Rumor has it, Mark Nicdao’s newest exhibit has already sold out. The esteemed artist’s first solo exhibit as a multimedia artist, entitled Portal 5.122 “The Imaginings of a Disinhibiting Manic Neurotransmitter” (Beta Version) is phantasmagorical in nature: bursts of illuminating color rendered mostly in acrylic on canvas that could just as well recall images from our collective subconscious.
But the series is inherently deeply personal — “coded coordinates to a map of his life,” as Lisa Guerrero Nakpil of León Gallery describes the works in her exhibition notes.
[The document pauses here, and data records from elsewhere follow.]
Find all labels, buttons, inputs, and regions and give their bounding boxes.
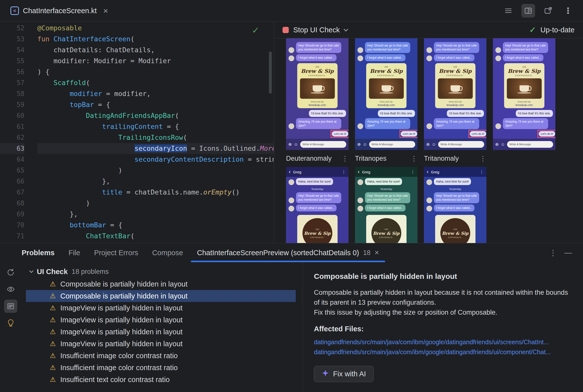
brew-sip-card: Brew & Sip COFFEE&CO. bbox=[366, 215, 407, 243]
line-number[interactable]: 66 bbox=[0, 176, 24, 187]
code-line[interactable]: title = chatDetails.name.orEmpty() bbox=[37, 187, 274, 198]
problem-item[interactable]: ⚠ImageView is partially hidden in layout bbox=[26, 314, 296, 326]
line-number[interactable]: 56 bbox=[0, 66, 24, 77]
split-editor-icon[interactable] bbox=[522, 4, 535, 17]
chevron-down-icon[interactable] bbox=[29, 269, 34, 273]
stop-ui-check-button[interactable]: Stop UI Check bbox=[282, 26, 340, 34]
line-number[interactable]: 58 bbox=[0, 88, 24, 99]
code-line[interactable]: DatingAndFriendsAppBar( bbox=[37, 110, 274, 121]
problem-item[interactable]: ⚠Insufficient image color contrast ratio bbox=[26, 362, 296, 374]
line-number[interactable]: 63 bbox=[0, 143, 24, 154]
align-lines-icon[interactable] bbox=[502, 4, 515, 17]
line-number[interactable]: 57 bbox=[0, 77, 24, 88]
preview-menu-icon[interactable]: ⋮ bbox=[342, 154, 349, 163]
code-line[interactable]: modifier = Modifier.navigationBarsPaddin… bbox=[37, 242, 274, 243]
code-line[interactable]: bottomBar = { bbox=[37, 220, 274, 230]
brand-subtitle: COFFEE&CO. bbox=[437, 74, 473, 76]
message-row: Hey! Should we go to that cafe you menti… bbox=[495, 42, 553, 53]
code-line[interactable]: secondaryContentDescription = strin bbox=[37, 154, 274, 165]
code-line[interactable]: fun ChatInterfaceScreen( bbox=[37, 34, 274, 44]
line-number[interactable]: 52 bbox=[0, 23, 24, 34]
line-number[interactable]: 69 bbox=[0, 209, 24, 220]
affected-file-link[interactable]: datingandfriends/src/main/java/com/ibm/g… bbox=[314, 337, 572, 347]
code-line[interactable]: ) { bbox=[37, 66, 274, 77]
code-line[interactable]: secondaryIcon = Icons.Outlined.More bbox=[37, 143, 274, 154]
tab-chatinterfacescreen-kt[interactable]: < ChatInterfaceScreen.kt × bbox=[9, 0, 110, 22]
preview-menu-icon[interactable]: ⋮ bbox=[479, 154, 486, 163]
code-line[interactable]: }, bbox=[37, 209, 274, 220]
preview-phone[interactable]: ‹ Greg ⋮ Haha, next time for sure!Yester… bbox=[424, 167, 486, 243]
line-number[interactable]: 60 bbox=[0, 110, 24, 121]
code-line[interactable]: modifier = modifier, bbox=[37, 88, 274, 99]
steam-icon bbox=[453, 228, 457, 230]
code-line[interactable]: Scaffold( bbox=[37, 77, 274, 88]
line-number[interactable]: 61 bbox=[0, 121, 24, 132]
tab-compose[interactable]: Compose bbox=[145, 243, 190, 262]
tab-file[interactable]: File bbox=[62, 243, 87, 262]
preview-phone[interactable]: Hey! Should we go to that cafe you menti… bbox=[286, 38, 349, 150]
code-line[interactable]: ) bbox=[37, 165, 274, 176]
problems-tab-bar: Problems File Project Errors Compose Cha… bbox=[0, 243, 583, 262]
lightbulb-icon[interactable] bbox=[5, 317, 17, 329]
preview-phone[interactable]: ‹ Greg ⋮ Haha, next time for sure!Yester… bbox=[286, 167, 349, 243]
line-number[interactable]: 62 bbox=[0, 132, 24, 143]
clipped-bubble: Let's do it! bbox=[470, 131, 486, 136]
code-line[interactable]: ) bbox=[37, 198, 274, 209]
line-number[interactable]: 68 bbox=[0, 198, 24, 209]
problem-item[interactable]: ⚠Insufficient text color contrast ratio bbox=[26, 374, 296, 386]
refresh-icon[interactable] bbox=[5, 266, 17, 278]
problem-item[interactable]: ⚠ImageView is partially hidden in layout bbox=[26, 338, 296, 350]
preview-phone[interactable]: Hey! Should we go to that cafe you menti… bbox=[493, 38, 555, 150]
line-number[interactable]: 55 bbox=[0, 56, 24, 66]
problem-item[interactable]: ⚠Composable is partially hidden in layou… bbox=[26, 278, 296, 290]
preview-phone[interactable]: Hey! Should we go to that cafe you menti… bbox=[424, 38, 486, 150]
line-number[interactable]: 65 bbox=[0, 165, 24, 176]
problems-window-title[interactable]: Problems bbox=[22, 243, 62, 262]
problem-item[interactable]: ⚠Composable is partially hidden in layou… bbox=[26, 290, 296, 302]
hide-panel-icon[interactable]: — bbox=[564, 248, 572, 257]
editor-code[interactable]: @Composablefun ChatInterfaceScreen( chat… bbox=[37, 23, 274, 243]
line-number[interactable]: 59 bbox=[0, 99, 24, 110]
eye-icon[interactable] bbox=[5, 283, 17, 296]
line-number[interactable]: 71 bbox=[0, 230, 24, 242]
close-tab-icon[interactable]: × bbox=[375, 248, 379, 257]
code-line[interactable]: modifier: Modifier = Modifier bbox=[37, 56, 274, 66]
code-line[interactable]: chatDetails: ChatDetails, bbox=[37, 44, 274, 56]
affected-file-link[interactable]: datingandfriends/src/main/java/com/ibm/g… bbox=[314, 347, 572, 357]
close-tab-icon[interactable]: × bbox=[103, 6, 108, 16]
problems-group-row[interactable]: UI Check 18 problems bbox=[22, 265, 303, 278]
line-number[interactable]: 72 bbox=[0, 242, 24, 243]
line-number[interactable]: 54 bbox=[0, 44, 24, 56]
code-editor[interactable]: 5253545556575859606162636465666768697071… bbox=[0, 22, 274, 243]
line-number[interactable]: 53 bbox=[0, 34, 24, 44]
problem-item[interactable]: ⚠Insufficient image color contrast ratio bbox=[26, 350, 296, 362]
problem-details-pane: Composable is partially hidden in layout… bbox=[303, 262, 583, 392]
line-number[interactable]: 70 bbox=[0, 220, 24, 230]
line-number[interactable]: 67 bbox=[0, 187, 24, 198]
preview-phone[interactable]: Hey! Should we go to that cafe you menti… bbox=[355, 38, 417, 150]
line-number[interactable]: 64 bbox=[0, 154, 24, 165]
code-line[interactable]: }, bbox=[37, 176, 274, 187]
chevron-down-icon[interactable] bbox=[344, 27, 348, 31]
details-view-icon[interactable] bbox=[5, 300, 17, 312]
message-row: I'd love that! It's this one. bbox=[358, 110, 415, 117]
avatar bbox=[426, 56, 432, 61]
chat-bubble: Hey! Should we go to that cafe you menti… bbox=[503, 42, 548, 53]
open-in-window-icon[interactable] bbox=[542, 4, 555, 17]
preview-phone[interactable]: ‹ Greg ⋮ Haha, next time for sure!Yester… bbox=[355, 167, 417, 243]
editor-scrollbar[interactable] bbox=[269, 52, 272, 94]
problem-item[interactable]: ⚠ImageView is partially hidden in layout bbox=[26, 326, 296, 338]
code-line[interactable]: trailingContent = { bbox=[37, 121, 274, 132]
more-options-icon[interactable] bbox=[561, 4, 574, 17]
inspections-ok-icon[interactable]: ✓ bbox=[252, 25, 259, 36]
code-line[interactable]: TrailingIconsRow( bbox=[37, 132, 274, 143]
code-line[interactable]: ChatTextBar( bbox=[37, 230, 274, 242]
code-line[interactable]: @Composable bbox=[37, 23, 274, 34]
fix-with-ai-button[interactable]: Fix with AI bbox=[314, 366, 374, 382]
code-line[interactable]: topBar = { bbox=[37, 99, 274, 110]
tab-project-errors[interactable]: Project Errors bbox=[87, 243, 145, 262]
more-options-icon[interactable]: ⋮ bbox=[549, 248, 557, 258]
tab-uicheck-preview[interactable]: ChatInterfaceScreenPreview (sortedChatDe… bbox=[190, 243, 386, 262]
problem-item[interactable]: ⚠ImageView is partially hidden in layout bbox=[26, 302, 296, 314]
preview-menu-icon[interactable]: ⋮ bbox=[411, 154, 417, 163]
To the public, Mark is known by way of his distinguished career as a professional photographer: portraits that have landed on the numerous covers of top local and international fashion magazines, such as Rogue, of which he was Photographer at Large for almost a decade; brand campaigns featuring the likes of Paris Hilton, Floyd Mayweather Jr., and Kylie Jenner; lastly, his storied history as a celebrity photographer.
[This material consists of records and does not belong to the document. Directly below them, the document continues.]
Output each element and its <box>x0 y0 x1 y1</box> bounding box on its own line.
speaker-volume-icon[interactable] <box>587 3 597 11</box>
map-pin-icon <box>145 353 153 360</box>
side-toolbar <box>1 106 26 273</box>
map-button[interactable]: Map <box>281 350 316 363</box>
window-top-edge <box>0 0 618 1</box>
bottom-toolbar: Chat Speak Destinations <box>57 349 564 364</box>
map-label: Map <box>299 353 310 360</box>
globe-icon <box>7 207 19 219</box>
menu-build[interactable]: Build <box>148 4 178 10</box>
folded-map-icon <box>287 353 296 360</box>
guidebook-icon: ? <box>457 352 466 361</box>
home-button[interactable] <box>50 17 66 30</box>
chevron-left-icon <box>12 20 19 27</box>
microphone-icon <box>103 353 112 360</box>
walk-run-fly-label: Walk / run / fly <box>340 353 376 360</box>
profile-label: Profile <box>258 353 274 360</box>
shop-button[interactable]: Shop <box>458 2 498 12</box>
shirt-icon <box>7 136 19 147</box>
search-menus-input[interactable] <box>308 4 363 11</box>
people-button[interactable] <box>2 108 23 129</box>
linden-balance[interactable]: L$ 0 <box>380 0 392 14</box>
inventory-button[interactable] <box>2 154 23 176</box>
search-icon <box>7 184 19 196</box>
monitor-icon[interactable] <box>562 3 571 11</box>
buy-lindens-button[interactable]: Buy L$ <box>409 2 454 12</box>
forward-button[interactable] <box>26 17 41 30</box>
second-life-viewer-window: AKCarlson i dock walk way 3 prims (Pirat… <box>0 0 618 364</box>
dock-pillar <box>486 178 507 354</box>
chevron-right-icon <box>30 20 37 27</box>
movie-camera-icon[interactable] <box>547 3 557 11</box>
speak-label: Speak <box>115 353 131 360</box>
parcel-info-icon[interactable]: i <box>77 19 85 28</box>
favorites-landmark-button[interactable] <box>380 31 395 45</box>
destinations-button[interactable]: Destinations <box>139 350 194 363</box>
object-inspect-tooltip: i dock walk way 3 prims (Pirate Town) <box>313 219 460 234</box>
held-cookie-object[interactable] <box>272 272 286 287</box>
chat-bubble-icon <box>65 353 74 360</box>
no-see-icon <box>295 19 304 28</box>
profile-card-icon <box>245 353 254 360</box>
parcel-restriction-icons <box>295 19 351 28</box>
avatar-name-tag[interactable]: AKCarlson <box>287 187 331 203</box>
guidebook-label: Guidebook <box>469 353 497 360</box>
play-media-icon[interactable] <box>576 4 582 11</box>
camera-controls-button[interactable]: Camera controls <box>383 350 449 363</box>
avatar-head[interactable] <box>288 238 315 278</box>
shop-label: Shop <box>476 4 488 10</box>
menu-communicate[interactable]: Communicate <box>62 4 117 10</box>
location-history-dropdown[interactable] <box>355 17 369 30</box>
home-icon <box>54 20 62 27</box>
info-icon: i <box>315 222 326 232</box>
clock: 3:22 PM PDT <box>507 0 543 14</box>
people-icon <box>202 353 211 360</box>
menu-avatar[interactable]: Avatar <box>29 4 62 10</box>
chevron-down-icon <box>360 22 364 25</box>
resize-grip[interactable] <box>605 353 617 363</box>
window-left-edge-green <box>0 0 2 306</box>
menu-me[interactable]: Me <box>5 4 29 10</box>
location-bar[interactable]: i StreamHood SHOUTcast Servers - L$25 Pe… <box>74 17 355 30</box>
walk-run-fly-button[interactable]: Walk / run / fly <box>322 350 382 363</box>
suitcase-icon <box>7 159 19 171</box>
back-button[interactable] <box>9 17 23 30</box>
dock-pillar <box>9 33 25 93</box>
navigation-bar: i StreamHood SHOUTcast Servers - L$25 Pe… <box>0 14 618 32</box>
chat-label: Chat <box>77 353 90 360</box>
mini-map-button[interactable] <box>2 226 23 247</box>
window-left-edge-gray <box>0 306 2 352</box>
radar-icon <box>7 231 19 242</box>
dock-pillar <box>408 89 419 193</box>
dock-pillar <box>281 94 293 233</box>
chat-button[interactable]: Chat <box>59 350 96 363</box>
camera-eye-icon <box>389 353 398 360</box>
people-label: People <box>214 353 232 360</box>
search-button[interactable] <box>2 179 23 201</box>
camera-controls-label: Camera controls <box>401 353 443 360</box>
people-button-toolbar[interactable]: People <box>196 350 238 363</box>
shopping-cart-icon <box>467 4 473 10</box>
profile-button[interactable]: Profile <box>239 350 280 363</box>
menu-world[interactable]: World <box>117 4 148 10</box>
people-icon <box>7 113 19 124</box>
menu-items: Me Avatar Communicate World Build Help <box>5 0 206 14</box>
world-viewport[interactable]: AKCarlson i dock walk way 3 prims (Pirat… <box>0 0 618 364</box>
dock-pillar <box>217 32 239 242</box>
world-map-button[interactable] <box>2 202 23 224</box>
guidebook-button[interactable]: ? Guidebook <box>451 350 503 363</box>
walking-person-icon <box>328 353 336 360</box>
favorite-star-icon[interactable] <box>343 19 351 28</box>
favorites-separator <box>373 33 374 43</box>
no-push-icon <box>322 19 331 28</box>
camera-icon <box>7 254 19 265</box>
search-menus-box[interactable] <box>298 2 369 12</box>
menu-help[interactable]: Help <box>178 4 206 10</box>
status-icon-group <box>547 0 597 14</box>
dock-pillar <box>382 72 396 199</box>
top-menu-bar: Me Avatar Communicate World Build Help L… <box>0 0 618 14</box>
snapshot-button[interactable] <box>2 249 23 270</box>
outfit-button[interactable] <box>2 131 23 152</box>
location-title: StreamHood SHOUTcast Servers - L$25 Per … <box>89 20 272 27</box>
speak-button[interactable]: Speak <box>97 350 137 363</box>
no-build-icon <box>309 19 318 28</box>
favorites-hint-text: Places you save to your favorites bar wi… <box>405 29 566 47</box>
Yet there is much left unsaid. An introvert, Mark prefers to let his work speak for him, whether it be his photography or his more recent exploration of other mediums. Such is the nature of an artist working within the frontiers of his psyche.
In an attempt to paint the artist in another light, we speak to his inner circle of confidantes, collaborators, and close friends. The result is a series of lighthearted conversations that add dimension to the storied image-maker.
KC Del Rosario
RED: How would you describe Mark, based on what you know of him?
KC: Mark is a creative genius, my favorite person in the world, and my whole heart…cloned thrice.
RED: What’s the wildest night you’ve had with Mark?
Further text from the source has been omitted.